The English and French clubs may be farther down the track and playing to a higher intensity. Crowds may be up in an expanded French Championship, and ditto the Zurich Premiership, but so too is the injury toll, by 20 per cent in France against the same point last season. In England, Paul Grayson reckons the intensity of a Premiership game is already up 20 per cent.

"We even tossed up whether we'd rotate our squad in the Heineken Cup, to give them a rest. We've got quite a few players who are battered and sore," says Connolly.

"For most of the English teams unfortunately it's not about winning Europe," he adds. "The first objective is not to get relegated, the second thing is to finish in the top six and then try and get into Europe, and then you've got to worry about winning it. I mean, Ireland have a huge advantage, where their focus is the Heineken Cup and Test matches." Hmm.
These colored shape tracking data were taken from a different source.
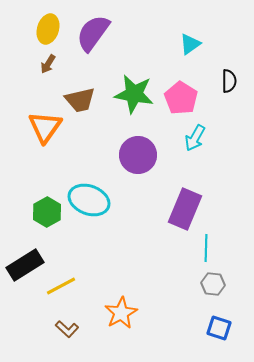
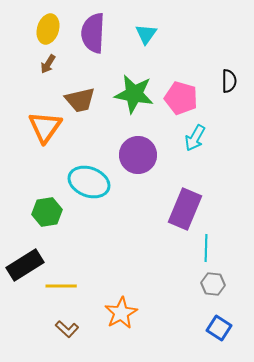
purple semicircle: rotated 33 degrees counterclockwise
cyan triangle: moved 44 px left, 10 px up; rotated 20 degrees counterclockwise
pink pentagon: rotated 16 degrees counterclockwise
cyan ellipse: moved 18 px up
green hexagon: rotated 20 degrees clockwise
yellow line: rotated 28 degrees clockwise
blue square: rotated 15 degrees clockwise
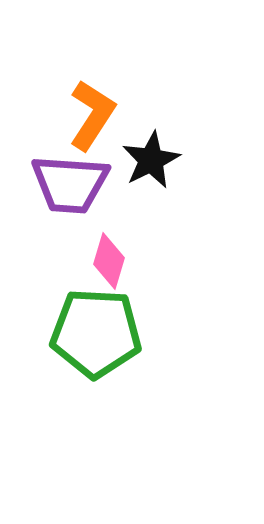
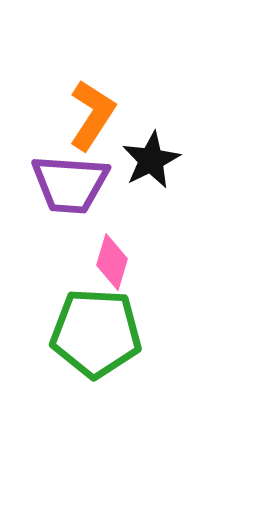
pink diamond: moved 3 px right, 1 px down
Even so, 50 to 1 about them as distinct from 7 to 1 against Leinster? Wasps' odds of 10 to 1 are largely to do with their grouping against Biarritz and Leicester. They've been missing up to eight frontliners, though they might be better off for that, for as shown last season they are the most astute at giving their players rest, as well as supremely fit. Furthermore, they're starting to come back in time for tomorrow's crunch match at home to Biarritz.

"We're quite similarly placed in a strange way. This time last year we had players away at the World Cup and came up against Perpignan at home in our first match," says Gatland.

So what do you need to win the European Cup? "You need strength in depth in your squad, you need a bit of luck in terms of your draw, and if you get a home quarter-final, you've got a chance," reckons Gatland.

Toulouse again fit the bill, though a gun to the head would probably say Wasps. Come the fifth and sixth rounds of the pool stages in January, Munster and Leinster could be in better health than many of their Euro rivals. Their problem might be getting there, and by extension to the knockout stages, with sufficient points to their names.

If they do then maybe, just maybe, you-know-who will find their Holy Grail.